Jerezo crater contains a delta with abundant sedimentary layers that are the kind most likely to preserve fossil life, and so is one of three landing sites in the running for the Mars 2020 mission. The image has been colored to better show features of the site. (NASA)
One of the great successes of the Curiosity mission to Mars is that the rover landed at what turned out to be a goldmine of a location.
The mission has once and for all determined that the planet was habitable at least during its early days, that it contains the organic building blocks of life, and that liquid water ran and formed lakes. And this leaves out the more basic Mars science that some day will some day produce new headline results.
The process of anointing a successor destination for NASA’s 2020 rover mission to Mars has been going on for several years now, and the field was narrowed to three possibilities earlier this year.
Because some of the primary goals of the 2020 mission differ from those of the Curiosity mission, the potential landing sites are unlike Gale Crater and all share certain features that are, not surprising, promising in terms of the new goals. What’s new is the requirement that the 2020 mission will search for biosignatures of life in the ancient rocks and to identify, pick up and store rocks samples for later return to Earth.

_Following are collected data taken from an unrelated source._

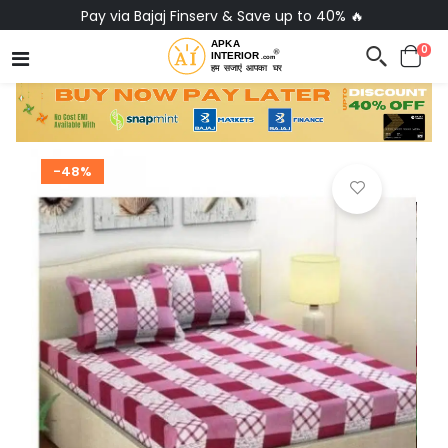
Pay via Bajaj Finserv & Save up to 40% 🔥
0
-48%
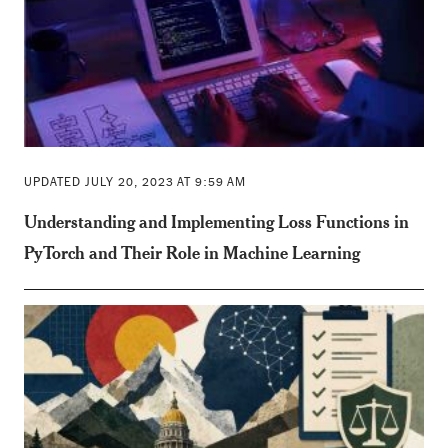
UPDATED JULY 20, 2023 AT 9:59 AM
Understanding and Implementing Loss Functions in
PyTorch and Their Role in Machine Learning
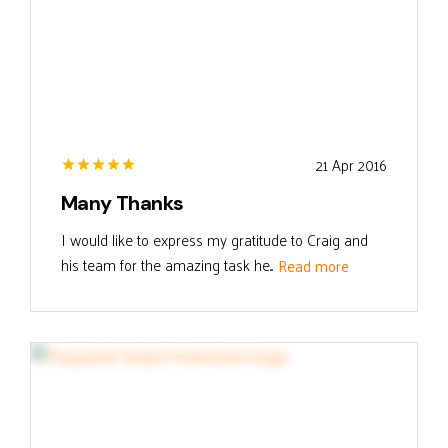
21 Apr 2016
Many Thanks
I would like to express my gratitude to Craig and
his team for the amazing task he...
Read more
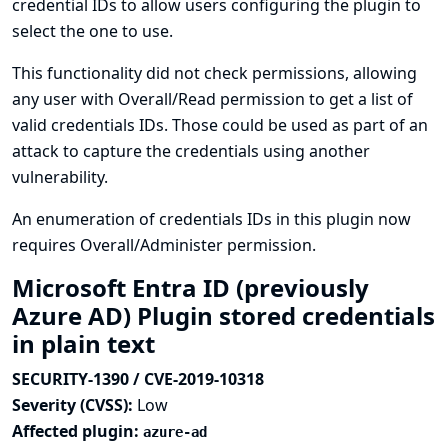
credential IDs to allow users configuring the plugin to
select the one to use.
This functionality did not check permissions, allowing
any user with Overall/Read permission to get a list of
valid credentials IDs. Those could be used as part of an
attack to capture the credentials using another
vulnerability.
An enumeration of credentials IDs in this plugin now
requires Overall/Administer permission.
Microsoft Entra ID (previously
Azure AD) Plugin stored credentials
in plain text
SECURITY-1390 / CVE-2019-10318
Severity (CVSS):
Low
Affected plugin:
azure-ad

Given those (and other) science goals, the leaders of the Mars 2020 mission — and the large community of scientists eager to become a formal or informal part of the mission — have been looking for sites where water was clearly present in the distant past and where conditions seem best for actually preserving fossil microbial biosignatures that may have been present.
This is quite a dramatic change, and will be the first NASA mission sent to look for life — albeit fossilized and ancient life — since the Viking missions of four decades ago.
“What we’re down to now is three sites featuring different kinds of ancient water settings,” said Kenneth Williford of NASA’s Jet Propulsion Lab. He’s deputy project scientist for the 2020 mission and a specialist in identifying fossil remnants of lifeforms in ancient Earth rocks.